Eind 2002 stonden 180 pensioenfondsen onder water. Ruim 350 fondsen hadden in mei onvoldoende vet op de botten om zich de komende jaren te weren tegen de grillige trekken van de aandelenmarkten, aldus de toezichthouder.
De pensioenfondsen van postbedrijf TPG en van telecomconcern KPN bleven ondanks een slecht beleggingsjaar in 2002 buiten de gevarenzone. Bij TPG zakte de dekkingsgraad (de verhouding tussen vermogen en pensioenverplichtingen) van 124 naar 106 procent, bij KPN van 119 naar 108 procent.
Bij deze cijfers is rekening gehouden met een extra premiestorting van de bedrijven, blijkt uit de jaarverslagen. Het pensioenfonds van TPG boekte vorig jaar een negatief beleggingsresultaat van 9,9 procent. Bij KPN was het 6,2 procent negatief.
De daling in de dekkingsgraad is getemperd doordat het bestuur al eerder besloot het belang van de zakelijke waarden in de beleggingsportefeuille (aandelen en vastgoed) te verminderen. Het percentage werd midden 2002 bij KPN vastgesteld op 40 procent, na een eerdere verlaging van 65 naar 55 procent. Bij TPG ging het vorig jaar van 65 naar 50 procent.
De pensioenfondsen die niet voldoen aan de dekkingsgraad van 105 procent moeten hun vermogen zo snel mogelijk op peil brengen. Bijna alle pensioenbeheerders hebben een herstelplan opgesteld om de problemen nog dit jaar het hoofd te bieden. Volgens de PVK blijkt daaruit dat de pensioenfondsen de tekorten willen wegwerken door premieverhogingen en bijstortingen van de werkgever.
„Het is nog lang niet op orde, maar het gaat de goede kant op. Als er op korte termijn niet opnieuw harde klappen vallen op de beurzen, komen de lekkages boven water”, zei PVK-voorzitter D. Witteveen in een toelichting over het herstel bij de fondsen. Hij waarschuwde dat de pensioenbeheerders tijd nodig hebben om orde op zaken te stellen. „Het is nog steeds guur weer. We hebben een aantal slechte jaren achter de rug en het ziet er niet naar uit dat het vanaf morgen beter is.”

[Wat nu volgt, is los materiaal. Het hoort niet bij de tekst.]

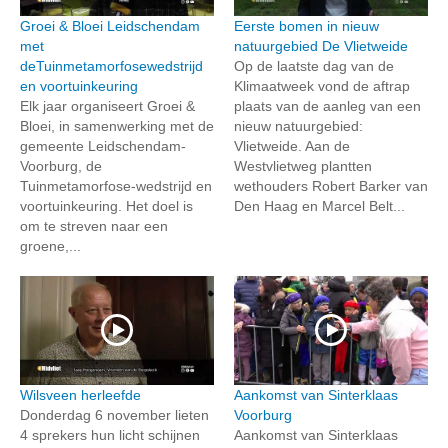
Groei & Bloei Leidschendam
Eerste bomen in nieuw
met
natuurgebied De Vlietweide
deTuinmetamorfosewedstrijd
Op de laatste dag van de
en voortuinkeuring
Klimaatweek vond de aftrap
Elk jaar organiseert Groei &
plaats van de aanleg van een
Bloei, in samenwerking met de
nieuw natuurgebied:
gemeente Leidschendam-
Vlietweide. Aan de
Voorburg, de
Westvlietweg plantten
Tuinmetamorfose-wedstrijd en
wethouders Robert Barker van
voortuinkeuring. Het doel is
Den Haag en Marcel Belt...
om te streven naar een
groene,...
Wilsveen herleefde
Aankomst van Sinterklaas
Donderdag 6 november lieten
Voorburg
4 sprekers hun licht schijnen
Aankomst van Sinterklaas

De PVK hoeft overigens steeds minder pensioenfondsen in de gaten te houden. Afgelopen jaar zijn er 35 verdwenen, waardoor de teller op 926 kwam te staan. Nog eens 135 pensioenfondsen willen zichzelf opheffen. De toezichthouder wijt de krimp aan opheffingen, fusies tussen pensioenfondsen en aan aansluiting van ondernemingsfondsen bij een groter bedrijfstakpensioenfonds.
De verzekeraars, die eveneens onder toezicht van de PVK staan, voelden in 2002 nog altijd de gevolgen van de terreuraanslagen in de Verenigde Staten. Zij konden hun risico’s afgelopen jaar moeilijker onderbrengen bij herverzekeraars, die hun premies opschroefden en de mogelijkheden beknotten om met name terrorismerisico’s bij hen onder te brengen.
Samen met de daling van de beurskoersen brachten deze ontwikkelingen diverse verzekeraars in het nauw. De PVK heeft bij 45 verzekeraars in de boeken gekeken om te zien of hun financiële positie nog deugde. „In een enkel geval waren we genoodzaakt een sanerings- of financieringsplan op te vragen. Bij een aantal kleinere verzekeraars moest de PVK verdergaand ingrijpen”, aldus Witteveen.